▸ Task item
Look through the data that follows and work out how many lines contain the string "sécurité". Nothing but that number should be given.

(Transcribed page contents)
⁂

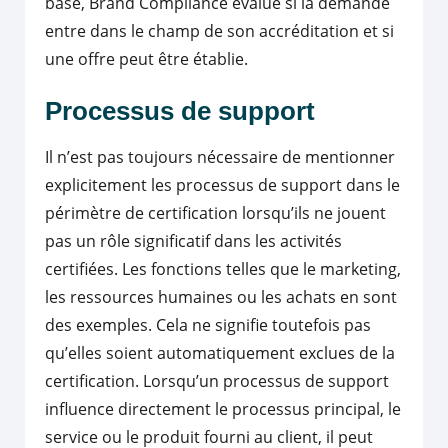
base, Brand Compliance évalue si la demande
entre dans le champ de son accréditation et si
une offre peut être établie.
Processus de support
Il n’est pas toujours nécessaire de mentionner
explicitement les processus de support dans le
périmètre de certification lorsqu’ils ne jouent
pas un rôle significatif dans les activités
certifiées. Les fonctions telles que le marketing,
les ressources humaines ou les achats en sont
des exemples. Cela ne signifie toutefois pas
qu’elles soient automatiquement exclues de la
certification. Lorsqu’un processus de support
influence directement le processus principal, le
service ou le produit fourni au client, il peut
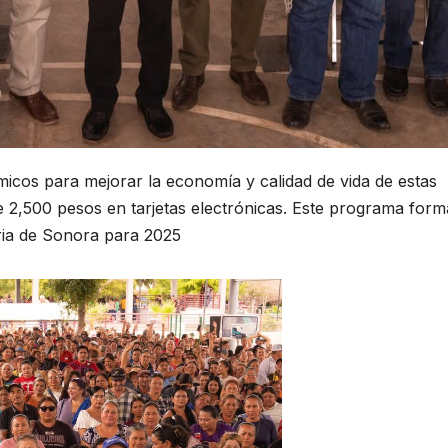
cos para mejorar la economía y calidad de vida de estas
de 2,500 pesos en tarjetas electrónicas. Este programa form
oria de Sonora para 2025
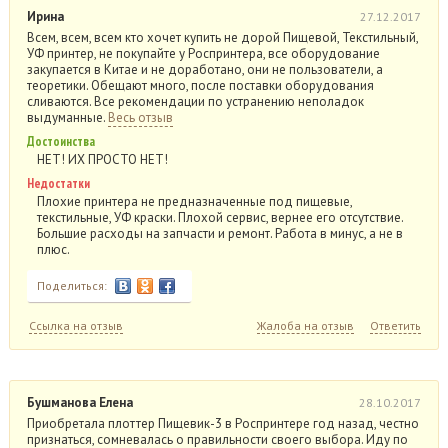
Ирина
27.12.2017
Всем, всем, всем кто хочет купить не дорой Пищевой, Текстильный,
УФ принтер, не покупайте у Роспринтера, все оборудование
закупается в Китае и не доработано, они не пользователи, а
теоретики. Обещают много, после поставки оборудования
сливаются. Все рекомендации по устранению неполадок
выдуманные.
Весь отзыв
Достоинства
НЕТ! ИХ ПРОСТО НЕТ!
Недостатки
Плохие принтера не предназначенные под пищевые,
текстильные, УФ краски. Плохой сервис, вернее его отсутствие.
Большие расходы на запчасти и ремонт. Работа в минус, а не в
плюс.
Поделиться:
Ссылка на отзыв
Жалоба на отзыв
Ответить
Бушманова Елена
28.10.2017
Приобретала плоттер Пищевик-3 в Роспринтере год назад, честно
признаться, сомневалась о правильности своего выбора. Иду по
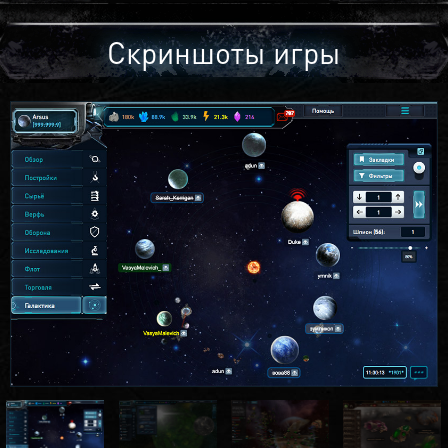
Скриншоты игры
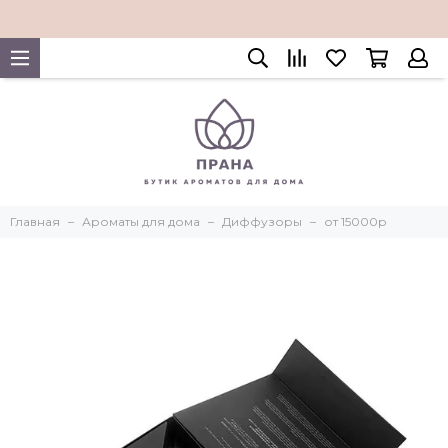
Главная
Ароматы для дома
Диффузоры
от 15000р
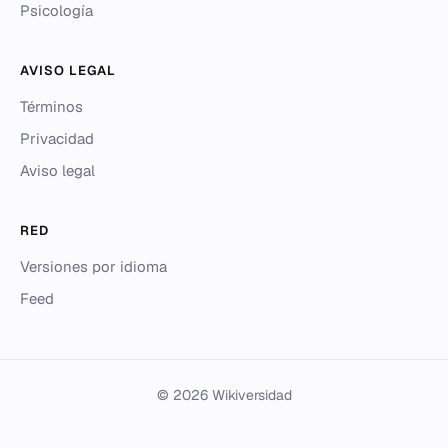
Psicología
AVISO LEGAL
Términos
Privacidad
Aviso legal
RED
Versiones por idioma
Feed
© 2026 Wikiversidad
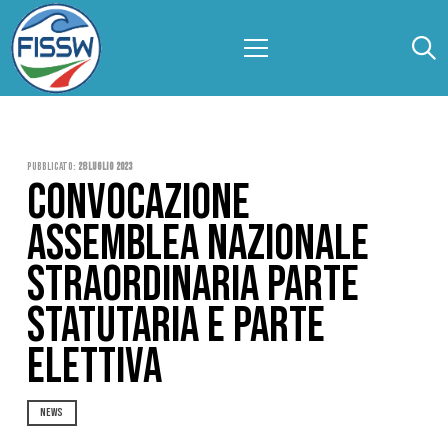
Pubblicato:
28 Luglio 2023
CONVOCAZIONE
ASSEMBLEA NAZIONALE
STRAORDINARIA PARTE
STATUTARIA E PARTE
ELETTIVA
NEWS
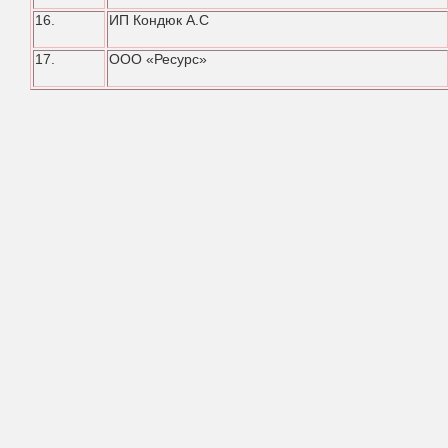
16.
ИП Кондюк А.С
17.
ООО «Ресурс»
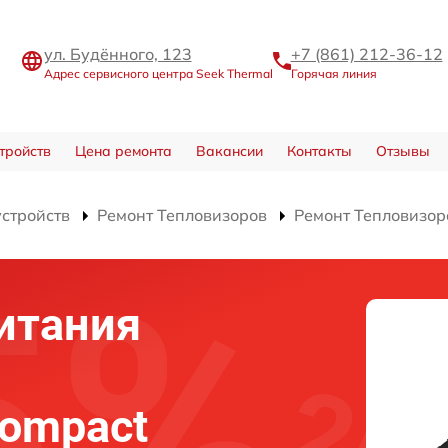
ул. Будённого, 123
+7 (861) 212-36-12
Адрес сервисного центра Seek Thermal
Горячая линия
тройств
Цена ремонта
Вакансии
Контакты
Отзывы
устройств
Ремонт Тепловизоров
Ремонт Тепловизор
итания
Compact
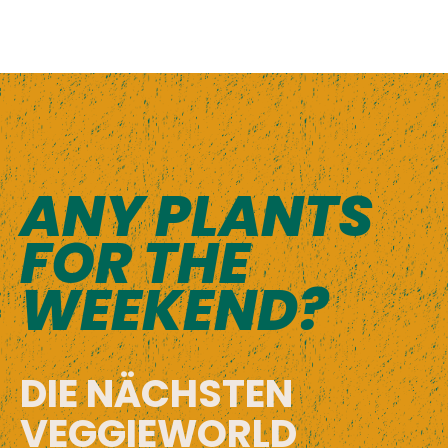
ANY PLANTS
FOR THE
WEEKEND?
DIE NÄCHSTEN
VEGGIEWORLD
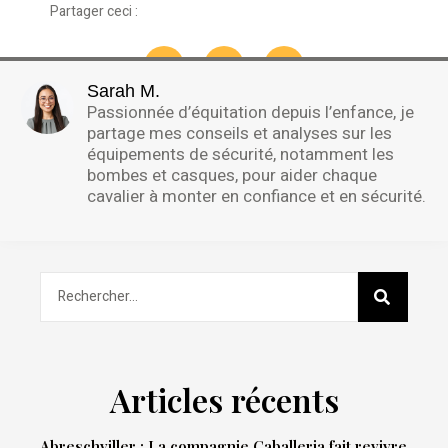
Partager ceci :
Sarah M.
Passionnée d’équitation depuis l’enfance, je
partage mes conseils et analyses sur les
équipements de sécurité, notamment les
bombes et casques, pour aider chaque
cavalier à monter en confiance et en sécurité.
Articles récents
Abreschviller : La compagnie Caballeria fait revivre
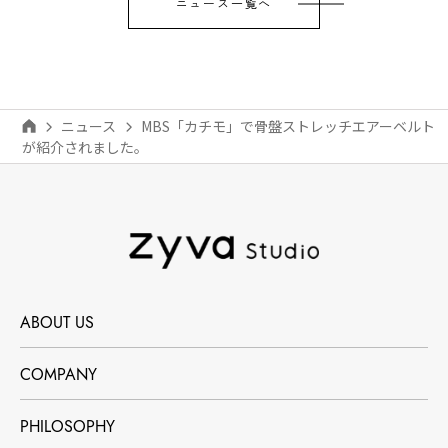
ニュース一覧へ
ニュース
MBS「カチモ」で骨盤ストレッチエアーベルト
が紹介されました。
ABOUT US
COMPANY
PHILOSOPHY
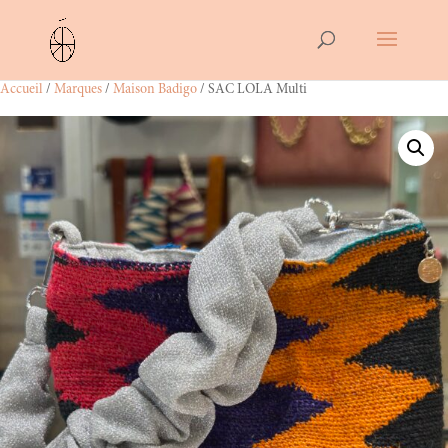
Accueil
/
Marques
/
Maison Badigo
/ SAC LOLA Multi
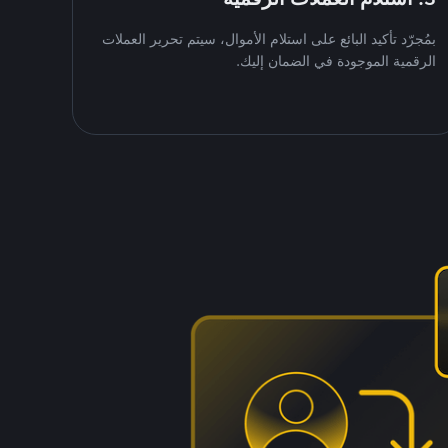
بمُجرّد تأكيد البائع على استلام الأموال، سيتم تحرير العملات
الرقمية الموجودة في الضمان إليك.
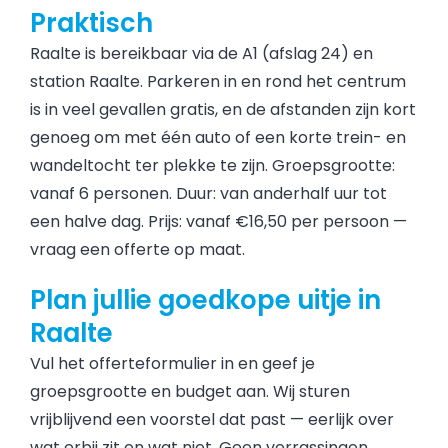
Praktisch
Raalte is bereikbaar via de A1 (afslag 24) en
station Raalte. Parkeren in en rond het centrum
is in veel gevallen gratis, en de afstanden zijn kort
genoeg om met één auto of een korte trein- en
wandeltocht ter plekke te zijn. Groepsgrootte:
vanaf 6 personen. Duur: van anderhalf uur tot
een halve dag. Prijs: vanaf €16,50 per persoon —
vraag een offerte op maat.
Plan jullie goedkope uitje in
Raalte
Vul het offerteformulier in en geef je
groepsgrootte en budget aan. Wij sturen
vrijblijvend een voorstel dat past — eerlijk over
wat erbij zit en wat niet. Geen verrassingen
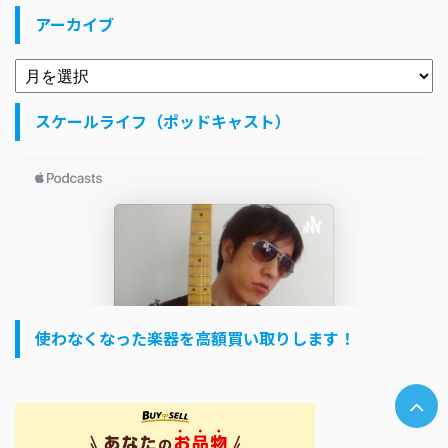
アーカイブ
スケールライフ（ポッドキャスト）
使わなくなった楽器を高額買い取りします！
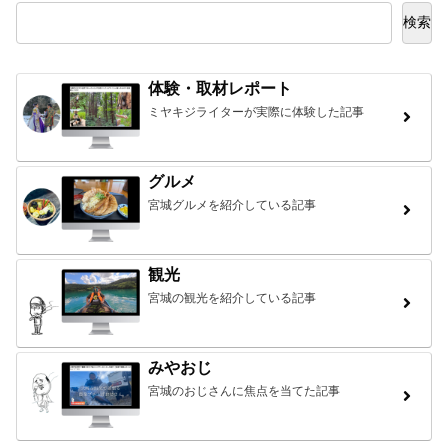
検索
体験・取材レポート
ミヤキジライターが実際に体験した記事
グルメ
宮城グルメを紹介している記事
観光
宮城の観光を紹介している記事
みやおじ
宮城のおじさんに焦点を当てた記事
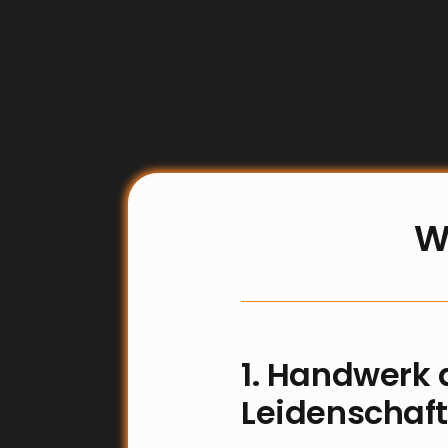
W
1. Handwerk 
Leidenschaft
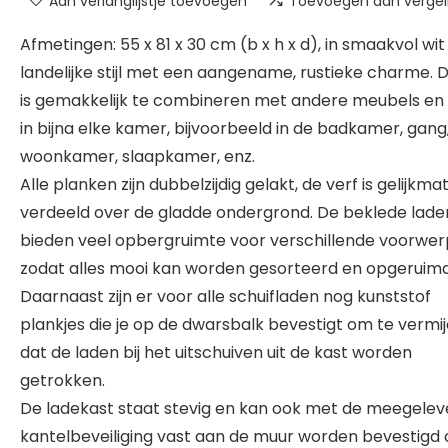
Aan verlanglijstje toevoegen
Toevoegen aan vergeli
Afmetingen: 55 x 81 x 30 cm (b x h x d), in smaakvol wit
landelijke stijl met een aangename, rustieke charme. 
is gemakkelijk te combineren met andere meubels en
in bijna elke kamer, bijvoorbeeld in de badkamer, gang
woonkamer, slaapkamer, enz.
Alle planken zijn dubbelzijdig gelakt, de verf is gelijkmat
verdeeld over de gladde ondergrond. De beklede lade
bieden veel opbergruimte voor verschillende voorwe
zodat alles mooi kan worden gesorteerd en opgeruimd
Daarnaast zijn er voor alle schuifladen nog kunststof
plankjes die je op de dwarsbalk bevestigt om te vermi
dat de laden bij het uitschuiven uit de kast worden
getrokken.
De ladekast staat stevig en kan ook met de meegele
kantelbeveiliging vast aan de muur worden bevestigd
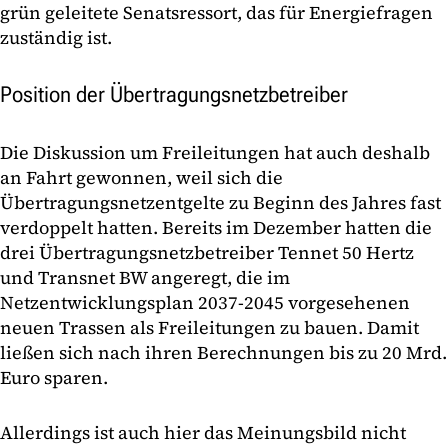
grün geleitete Senatsressort, das für Energiefragen
zuständig ist.
Position der Übertragungsnetzbetreiber
Die Diskussion um Freileitungen hat auch deshalb
an Fahrt gewonnen, weil sich die
Übertragungsnetzentgelte zu Beginn des Jahres fast
verdoppelt hatten. Bereits im Dezember hatten die
drei Übertragungsnetzbetreiber Tennet 50 Hertz
und Transnet BW angeregt, die im
Netzentwicklungsplan 2037-2045 vorgesehenen
neuen Trassen als Freileitungen zu bauen. Damit
ließen sich nach ihren Berechnungen bis zu 20 Mrd.
Euro sparen.
Allerdings ist auch hier das Meinungsbild nicht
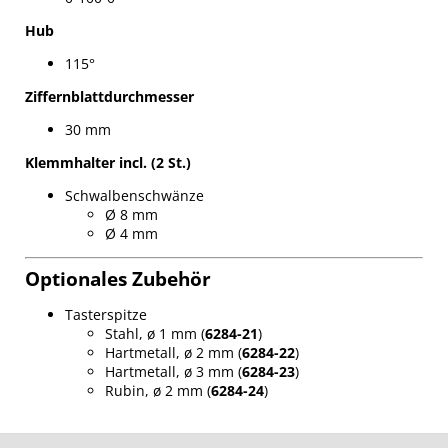
Hub
115°
Ziffernblattdurchmesser
30 mm
Klemmhalter incl. (2 St.)
Schwalbenschwänze
Ø 8 mm
Ø 4 mm
Optionales Zubehör
Tasterspitze
Stahl, ø 1 mm (
6284-21
)
Hartmetall, ø 2 mm (
6284-22
)
Hartmetall, ø 3 mm (
6284-23
)
Rubin, ø 2 mm (
6284-24
)
F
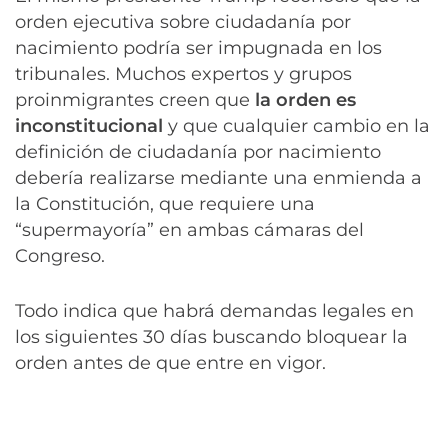
orden ejecutiva sobre ciudadanía por
nacimiento podría ser impugnada en los
tribunales. Muchos expertos y grupos
proinmigrantes creen que
la orden es
inconstitucional
y que cualquier cambio en la
definición de ciudadanía por nacimiento
debería realizarse mediante una enmienda a
la Constitución, que requiere una
“supermayoría” en ambas cámaras del
Congreso.
Todo indica que habrá demandas legales en
los siguientes 30 días buscando bloquear la
orden antes de que entre en vigor.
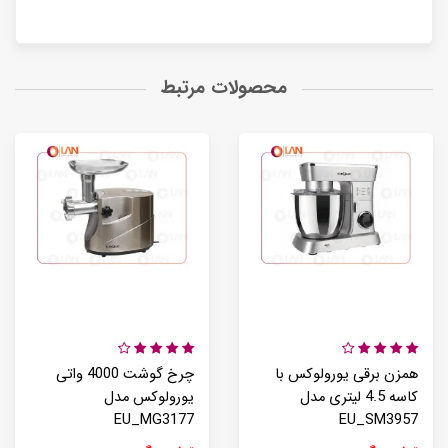
محصولات مرتبط
همزن برقی یورولوکس با
چرخ گوشت 4000 واتی
کاسه 4.5 لیتری مدل
یورولوکس مدل
EU_MG3177
EU_SM3957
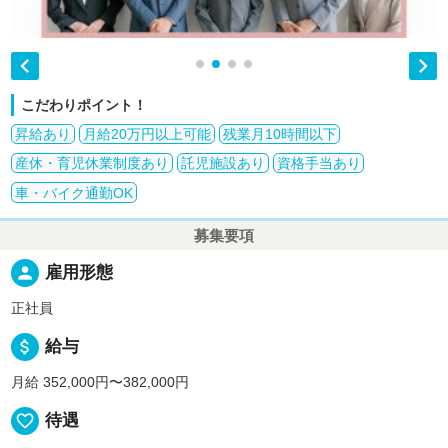


こだわりポイント！
昇給あり
月給20万円以上可能
残業月10時間以下
産休・育児休業制度あり
託児施設あり
資格手当あり
車・バイク通勤OK
募集要項
person
雇用形態
正社員
attach_money
給与
月給 352,000円〜382,000円
favorite_border
待遇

⁂

▸ Answer to this task
2